* Record excerpts *
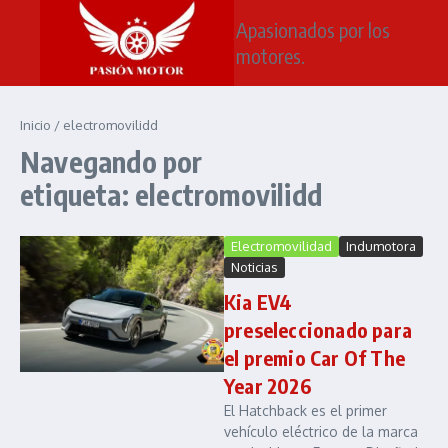
Saltar al contenido
Apasionados por los
motores.
Inicio
/
electromovilidd
Navegando por
etiqueta: electromovilidd
Electromovilidad
Indumotora
Noticias
Kia EV4
preseleccionado para
el premio Car Of The
Year 2026
El Hatchback es el primer
vehículo eléctrico de la marca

* About this exercise *
For this exercise, find all lines in the records containing the word "electromovilidd" and copy them.

* Task answer *
electromovilidd
etiqueta: electromovilidd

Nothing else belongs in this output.